Huarong on the lookout for strategic investors
Asset manager hopes to line up pension fund and financial firms as investors ahead of IPO
China Huarong Asset Management aims to line up the national pension fund and major international institutions as strategic investors before its initial public offering in Hong Kong and on the mainland in 2016, said chairman Lai Xiaomin.
"We plan to make substantial progress in introducing strategic investors by the end of this year or the first half of next year. We hope to complete the preparation work for the IPO by the end of 2015 and eventually go public in 2016," Lai told the South China Morning Post yesterday.
He said he recently visited countries including the United States and Singapore where more than 20 financial institutions had shown an interest in investing in Huarong, which sat on more than 30 billion yuan (HK$37.4 billion) of net assets at the end of last year.
"They are multinationals, global banks and fund management companies, many of them very famous," Lai said on the sidelines of the National People's Congress, without disclosing their names.
Huarong restructured in September last year into a joint-stock company in which China Life Insurance took a 1.94 per cent stake, with the rest owned by the Ministry of Finance.
Beijing set up four government-owned asset management companies - Huarong, Cinda, Great Wall and Orient - in 1999 to dispose of 1.4 trillion yuan of distressed loans from the Big Four commercial lenders as part of an overhaul of state banks.
Huarong has handled distressed debt worth 680 billion yuan since, mostly from Industrial and Commercial Bank of China, the country's largest lender by assets.
Lai said the national pension fund would be Huarong's favoured choice as an investor.
Huarong would also strengthen co-operation with ICBC, he said, but added that no formal discussion with the bank on strategic investment had begun as yet.
Huarong had been cleared to launch a unit in Hong Kong - its first overseas operation - hopefully in the first half of this year to expand its asset management business to the city, Lai said.

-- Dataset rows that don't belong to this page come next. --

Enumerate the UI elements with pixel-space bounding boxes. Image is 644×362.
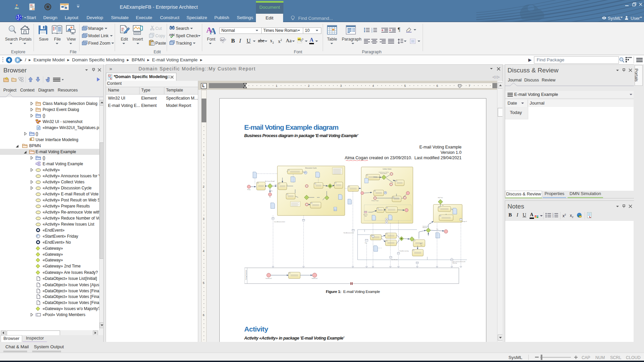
svg-text:Issue Announcement: Issue Announcement bbox=[274, 221, 285, 223]
svg-text:ABC: ABC bbox=[169, 33, 175, 37]
svg-text:6: 6 bbox=[436, 84, 438, 87]
svg-text:A: A bbox=[210, 26, 216, 35]
svg-text:Voting Scheduler: Voting Scheduler bbox=[245, 269, 247, 280]
svg-text:Change Vote Timeout: Change Vote Timeout bbox=[462, 221, 467, 222]
svg-text:Are Issues Ready?: Are Issues Ready? bbox=[265, 181, 275, 182]
svg-text:1: 1 bbox=[203, 153, 205, 157]
svg-text:3: 3 bbox=[340, 84, 342, 87]
svg-text:3: 3 bbox=[203, 217, 205, 221]
svg-text:1: 1 bbox=[276, 84, 277, 87]
svg-text:4: 4 bbox=[372, 84, 374, 87]
svg-text:Friday: Friday bbox=[247, 189, 251, 190]
svg-text:Yes: Yes bbox=[436, 229, 438, 230]
svg-text:5: 5 bbox=[203, 281, 205, 285]
svg-text:Collect Votes: Collect Votes bbox=[383, 168, 392, 170]
svg-text:3: 3 bbox=[371, 31, 372, 33]
svg-text:6: 6 bbox=[203, 313, 205, 317]
svg-text:Yes: Yes bbox=[275, 184, 277, 185]
svg-text:Deadline warning: Deadline warning bbox=[399, 250, 409, 252]
svg-text:Yes: Yes bbox=[429, 223, 431, 224]
svg-text:Majority?: Majority? bbox=[423, 227, 427, 228]
svg-text:Yes: Yes bbox=[442, 205, 444, 206]
svg-text:4: 4 bbox=[203, 249, 205, 253]
svg-text:3: 3 bbox=[552, 216, 553, 218]
svg-text:Delay 5 Days: Delay 5 Days bbox=[372, 200, 379, 201]
svg-text:No: No bbox=[269, 196, 271, 198]
svg-text:Voting Week?: Voting Week? bbox=[380, 173, 387, 174]
svg-text:Vote: Vote bbox=[365, 242, 367, 244]
svg-text:Discussion Cycle: Discussion Cycle bbox=[305, 167, 317, 169]
svg-text:Vote Results: Vote Results bbox=[391, 259, 398, 260]
svg-text:Vote Announcement: Vote Announcement bbox=[343, 232, 354, 234]
svg-text:ab: ab bbox=[298, 38, 301, 41]
svg-text:No: No bbox=[271, 190, 273, 192]
svg-text:5: 5 bbox=[404, 84, 406, 87]
svg-text:EndEvent2: EndEvent2 bbox=[312, 278, 317, 279]
svg-text:Yes: Yes bbox=[420, 245, 422, 246]
svg-text:Half Time: Half Time bbox=[438, 197, 443, 198]
svg-text:7: 7 bbox=[469, 84, 470, 87]
svg-text:StartEvent2: StartEvent2 bbox=[266, 278, 272, 279]
svg-text:Warning: Warning bbox=[452, 262, 457, 264]
svg-text:2: 2 bbox=[203, 185, 205, 188]
svg-text:2: 2 bbox=[308, 84, 310, 87]
svg-text:Vote: Vote bbox=[364, 216, 367, 217]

He urged Beijing to allow the four asset management agencies to carry out new businesses such as wealth management after having met the goal of handling the Big Four banks' bad debt.

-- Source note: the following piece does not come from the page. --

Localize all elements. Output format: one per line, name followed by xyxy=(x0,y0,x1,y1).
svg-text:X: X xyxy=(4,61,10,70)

Huarong hoped to handle debt accumulated not only from the financial sector, but also from other sectors such as state-owned enterprises and local governments' financing platforms, Lai said.
It made a net profit of 12.06 billion yuan last year - 2.4 times that in 2011. But Lai said he hoped to slow the company's growth for more sustainable development, targeting a net profit increase of about 25 per cent this year.